# Anzio, Italy 1944 Canadian Military



## BlankGirl (30 Jul 2004)

I am trying to do some research into the battle that took place at Anzio, Italy during 1944.  My Great Uncle was killed serving there.  I would appreciate any suggestions that anyone might have on finding further information, or talking with a possible survivor of that battle!!

BlankGirl


----------



## Michael Dorosh (30 Jul 2004)

No Canadian units fought at Anzio.

The First Special Service Force was an American unit, from which a large proportion of Canadian soldiers were drawn.  It was considered officially a US-Canadian joint special forces unit, the Force wore US uniforms and used US equipment.  It was considered the best light infantry force of WW II, and perhaps in modern military history.

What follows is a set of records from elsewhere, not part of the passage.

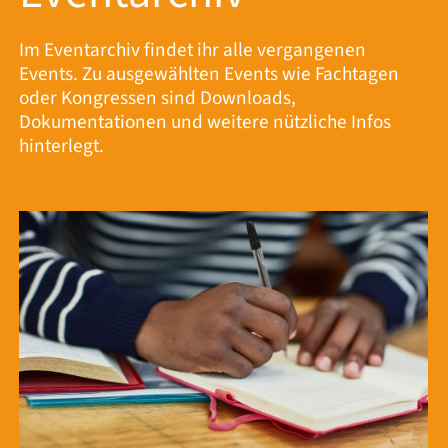
Im Eventarchiv findet ihr alle vergangenen
Events. Zu ausgewählten Events wie Fachtagen
oder Kongressen sind Downloads,
Dokumentationen und weitere nützliche Infos
hinterlegt.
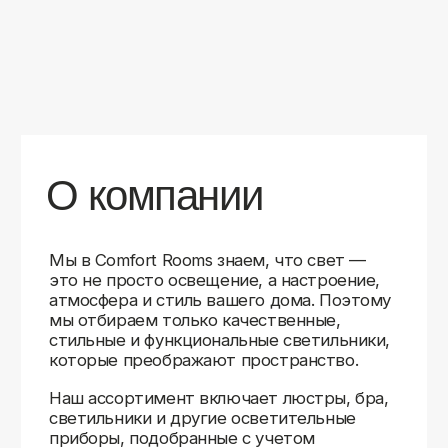
уверены в качестве каждой покупки.
Независимо от того, оформляете ли
вы гостиную, спальню или рабочее
пространство, у нас есть решения для
любого интерьера.
Помимо широкого выбора, мы заботимся
о вашем удобстве. Благодаря оперативной
доставке, понятному сайту и экспертной
поддержке вы можете легко подобрать
нужное освещение, не тратя время
на долгие поиски. Если у вас возникли
вопросы, наши специалисты всегда готовы
помочь с выбором и ответить на все
технические нюансы.
Мы гордимся тем, что уже помогли
тысячам клиентов создать уютное
и стильное освещение в своих домах.
Comfort Rooms — это не просто магазин,
а ваш надежный проводник в мире света,
где качество, стиль и удобство идут рука
об руку.
>5
99%
1000+
лет
довольных
выполненных
на рынке
клиентов
заказов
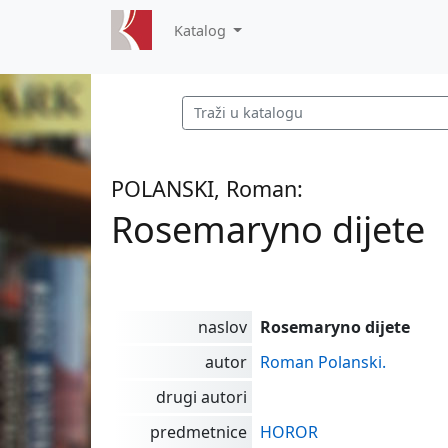
Katalog
POLANSKI, Roman:
Rosemaryno dijete
naslov
Rosemaryno dijete
autor
Roman Polanski.
drugi autori
predmetnice
HOROR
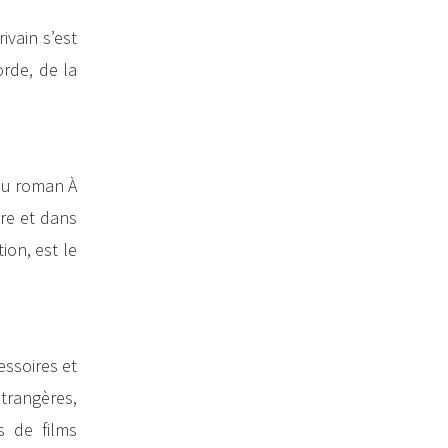
ivain s’est
rde, de la
 du roman À
vre et dans
ion, est le
essoires et
étrangères,
s de films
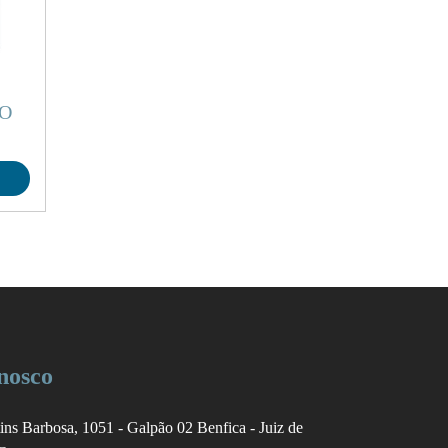
O
nosco
ins Barbosa, 1051 - Galpão 02
Benfica - Juiz de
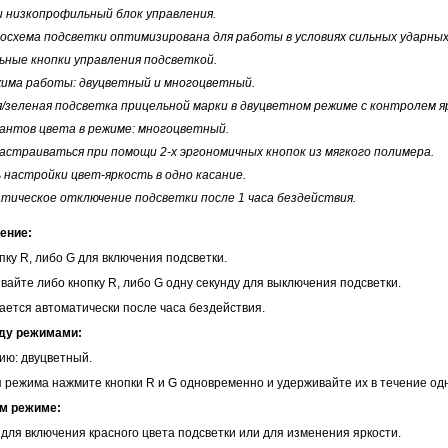
 и низкопрофильный блок управления.
росхема подсветки оптимизирована для работы в условиях сильных ударных
льные кнопки управления подсветкой.
ежима работы: двуцветный и многоцветный.
ая/зеленая подсветка прицельной марки в двуцветном режиме с контролем я
риантов цвета в режиме: многоцветный.
 настраиваться при помощи 2-х эргономичных кнопок из мягкого полимера.
ь настройки цвет-яркость в одно касание.
атическое отключение подсветки после 1 часа бездействия.
ение:
пку R, либо G для включения подсветки.
вайте либо кнопку R, либо G одну секунду для выключения подсветки.
ается автоматически после часа бездействия.
ду режимами:
ию: двуцветный.
 режима нажмите кнопки R и G одновременно и удерживайте их в течение од
ом режиме:
 для включения красного цвета подсветки или для изменения яркости.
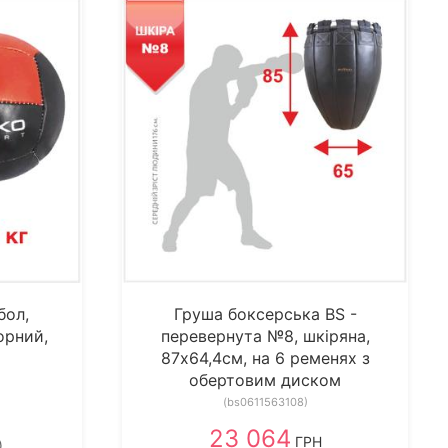
бол,
Груша боксерська BS -
орний,
перевернута №8, шкіряна,
87х64,4см, на 6 ременях з
обертовим диском
(bs0611563108)
23 064
ГРН
)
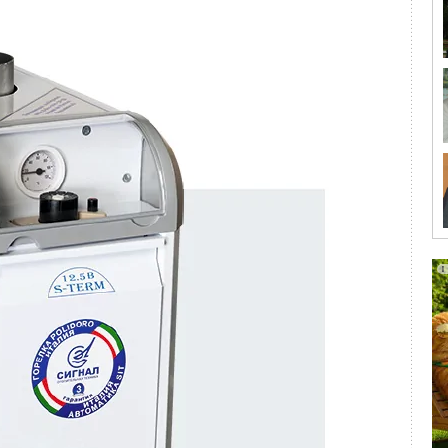
номичности поршневых двигателей с воспламенением
илиндры топлива при работе двигателя на режимах малых
 должен оказать определённое влияние на процессы
менение его физических свойств (вязкости, поверхностного
и и др.). Целесообразность введения предварительного
жидкого топлива в цилиндре дизеля является необходимым
льно, предварительный подогрев топлива исключит
е смесеобразования и сгорания в двигателе.
ости. Зависимость этих параметров можно наблюдать из
я жидкости. Снижение плотности при подогреве топлива
оличества, поданного за цикл при неизменном положении
следствие уменьшения живой силы капель снизится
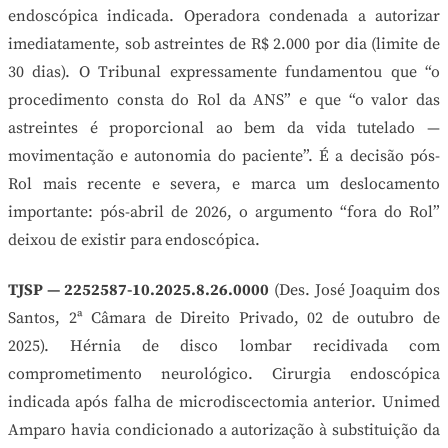
endoscópica indicada. Operadora condenada a autorizar
imediatamente, sob astreintes de R$ 2.000 por dia (limite de
30 dias). O Tribunal expressamente fundamentou que “o
procedimento consta do Rol da ANS” e que “o valor das
astreintes é proporcional ao bem da vida tutelado —
movimentação e autonomia do paciente”. É a decisão pós-
Rol mais recente e severa, e marca um deslocamento
importante: pós-abril de 2026, o argumento “fora do Rol”
deixou de existir para endoscópica.
TJSP — 2252587-10.2025.8.26.0000
(Des. José Joaquim dos
Santos, 2ª Câmara de Direito Privado, 02 de outubro de
2025). Hérnia de disco lombar recidivada com
comprometimento neurológico. Cirurgia endoscópica
indicada após falha de microdiscectomia anterior. Unimed
Amparo havia condicionado a autorização à substituição da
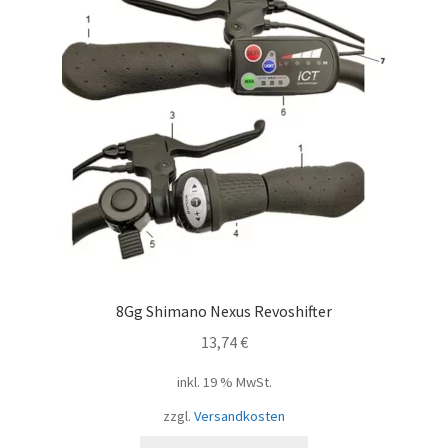
8Gg Shimano Nexus Revoshifter
13,74
€
inkl. 19 % MwSt.
zzgl.
Versandkosten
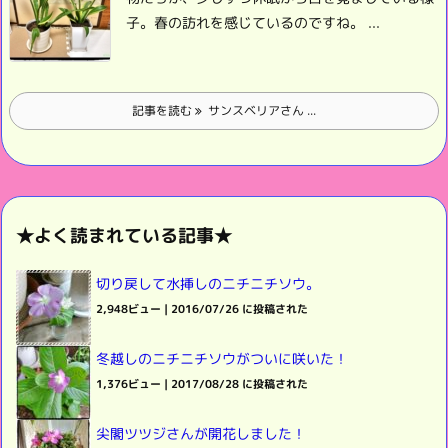
子。
春の訪れを感じているのですね。
...
記事を読む
サンスベリアさん ...
★よく読まれている記事★
切り戻して水挿しのニチニチソウ。
2,948ビュー
|
2016/07/26 に投稿された
冬越しのニチニチソウがついに咲いた！
1,376ビュー
|
2017/08/28 に投稿された
尖閣ツツジさんが開花しました！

The battle at Anzio was a long and costly debacle - the US landed forces there in early 1944 to put pressure on the Germans and threaten to take Rome.  Instead of pushing forward quickly, the US commander let the Germans recover their wits, and went from having practically no forces in the area to moving some of their best - including the Hermann Goering Division, whom the FSSF would tangle with for several weeks.  The invasion force floundered on the beaches for several weeks until other offensives inland - including by the I Canadian Corps - got the line moving again, and the Germans withdrew.  The FSSF was one of the first units to reach Rome, which was liberated on 4 June 1944.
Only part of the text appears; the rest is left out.